Highlights & Insights

  • MERGETUNE's strength lies in separating "knowledge recovery" into a post-hoc continued fine-tuning stage. This is practical as it allows researchers to enhance existing trained checkpoints.
  • It moves beyond simple distance regularization by using LMC to explain why merging fails and turning that observation into a training objective.
  • The second-order proxy is a clever engineering solution.
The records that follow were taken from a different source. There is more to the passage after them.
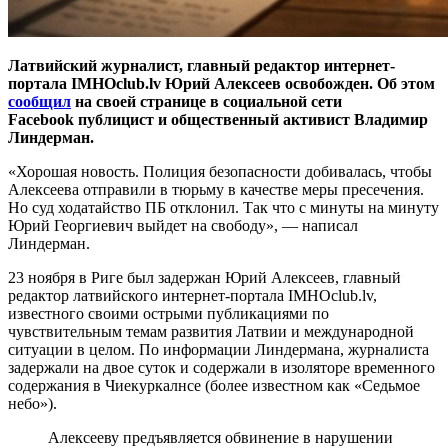
Латвийский журналист, главный редактор интернет-
портала IMHOclub.lv Юрий Алексеев освобожден. Об этом
сообщил
на своей странице в социальной сети
Facebook публицист и общественный активист Владимир
Линдерман.
«Хорошая новость. Полиция безопасности добивалась, чтобы
Алексеева отправили в тюрьму в качестве меры пресечения.
Но суд ходатайство ПБ отклонил. Так что с минуты на минуту
Юрий Георгиевич выйдет на свободу», — написал
Линдерман.
23 ноября в Риге был задержан Юрий Алексеев, главный
редактор латвийского интернет-портала IMHOclub.lv,
известного своими острыми публикациями по
чувствительным темам развития Латвии и международной
ситуации в целом. По информации Линдермана, журналиста
задержали на двое суток и содержали в изоляторе временного
содержания в Чиекуркалнсе (более известном как «Седьмое
небо»).
Алексееву предъявляется обвинение в нарушении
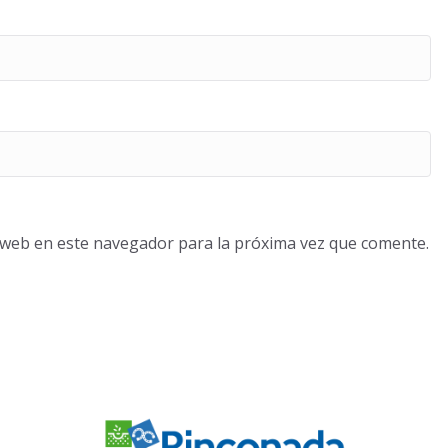
o web en este navegador para la próxima vez que comente.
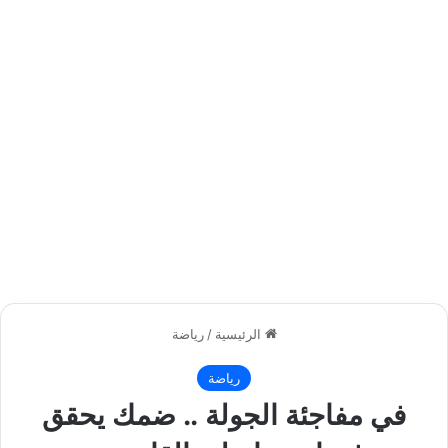
الرئيسية
/
رياضة
رياضة
في مفاجئة الجولة .. ضمك يحقق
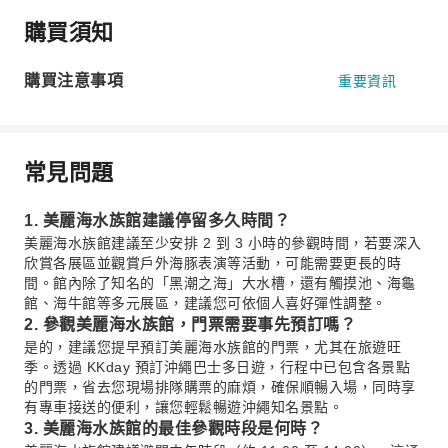
購買須知
購買注意事項
重要資訊
常見問題
1. 美麗海水族館建議停留多久時間？
美麗海水族館建議至少安排 2 到 3 小時的參觀時間，若要深入
欣賞各展區並觀賞戶外海豚表演等活動，可能需要更長的時
間。館內除了知名的「黑潮之海」大水槽，還有觸摸池、海龜
館、海牛館等多元展區，建議您可依個人喜好彈性調整。
2. 參觀美麗海水族館，門票需要事先預訂嗎？
是的，建議您提早預訂美麗海水族館的門票，尤其在旅遊旺
季。透過 KKday 預訂沖繩巴士多日遊，行程中已包含各景點
的門票，省去您現場排隊購票的麻煩，確保順暢入場，同時享
有專車接送的便利，讓您輕鬆暢遊沖繩知名景點。
3. 美麗海水族館的最佳參觀時段是何時？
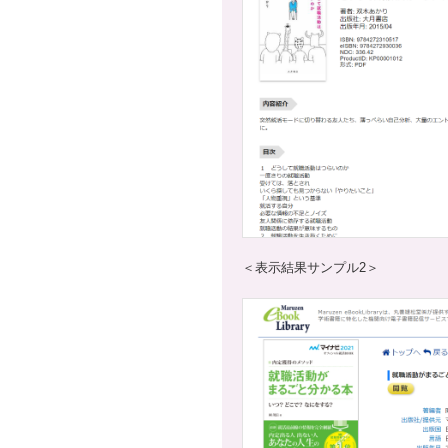
＜表示結果サンプル2＞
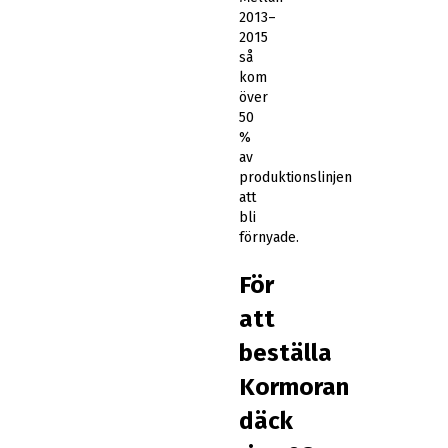
2013–
2015
så
kom
över
50
%
av
produktionslinjen
att
bli
förnyade.
För
att
beställa
Kormoran
däck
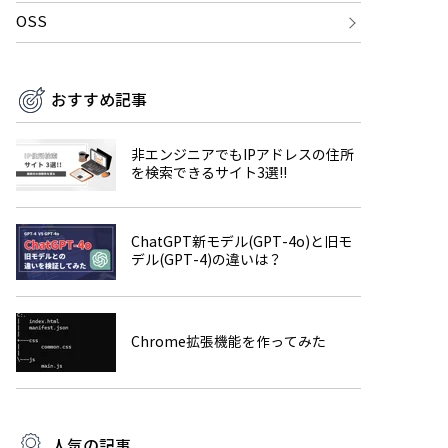
OSS
おすすめ記事
非エンジニアでもIPアドレスの住所
を検索できるサイト3選!!
ChatGPT新モデル(GPT-4o)と旧モ
デル(GPT-4)の違いは？
Chrome拡張機能を作ってみた
人気の記事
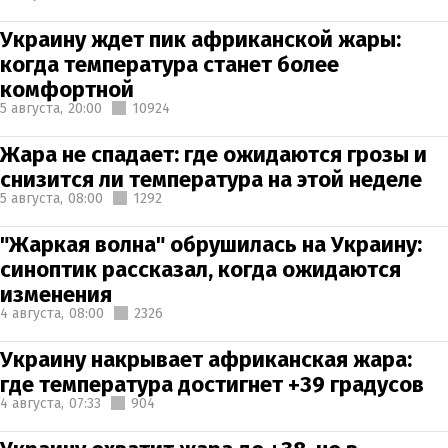
Украину ждет пик африканской жары:
когда температура станет более
комфортной
5 августа,
20:00
10924
Жара не спадает: где ожидаются грозы и
снизится ли температура на этой неделе
5 августа,
08:00
1292
"Жаркая волна" обрушилась на Украину:
синоптик рассказал, когда ожидаются
изменения
4 августа,
08:00
2326
Украину накрывает африканская жара:
где температура достигнет +39 градусов
4 августа,
07:33
904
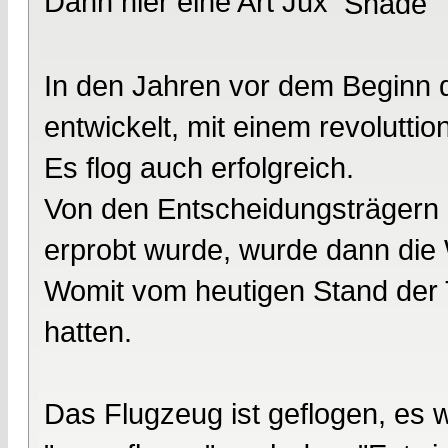
Dann hier eine Art Jux
In den Jahren vor dem Beginn 
entwickelt, mit einem revoluttio
Es flog auch erfolgreich.
Von den Entscheidungsträgern i
erprobt wurde, wurde dann die 
Womit vom heutigen Stand der 
hatten.
Das Flugzeug ist geflogen, es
By avoiding pre-training data replay, the method remains applicable to models where original data is inaccessible.
  • The method is model-agnostic, applicable to various PEFT methods (prompts, adapters) and full fine-tuning.

Limitations & Future Work

  • The second-order proxy relies on strong assumptions (\(\nabla L_1 \approx 0\) and isotropic Hessian) that might not be strictly true for all VLMs.
  • It still requires downstream data for training, unlike purely training-free merging methods.
  • Sampling interpolation points increases training cost (e.g., \(N_\alpha=5\) triples the training time of KgCoOp).
  • Experiments focus on encoder-based VLMs; application to generative VLMs or dense prediction tasks remains to be explored.
  • vs CoOp/KgCoOp: Instead of replacing them, MERGETUNE acts as a post-processor to restore forgotten knowledge.
  • vs TIES/DARE: While post-hoc methods struggle with parameter conflicts, MERGETUNE actively shapes the weight space for better mergeability.
  • vs Wise-FT: MERGETUNE can be viewed as "preparing" a checkpoint to be more compatible for weight interpolation, leading to better ID-OOD trade-offs.
  • vs VRF: MERGETUNE achieves better robust fine-tuning results as a single checkpoint without the complex per-sample operations or failure sets required by VRF.

Rating

  • Novelty: ⭐⭐⭐⭐☆ Converting LMC from an observation into a post-hoc training objective is clear and effective.
  • Experimental Thoroughness: ⭐⭐⭐⭐⭐ Comprehensive coverage across multiple protocols, backbones, and baselines.
  • Writing Quality: ⭐⭐⭐⭐☆ Logical flow; however, some symbol definitions require looking into the appendix.
  • Value: ⭐⭐⭐⭐⭐ High practical value for improving existing VLM fine-tuning pipelines without inference overhead.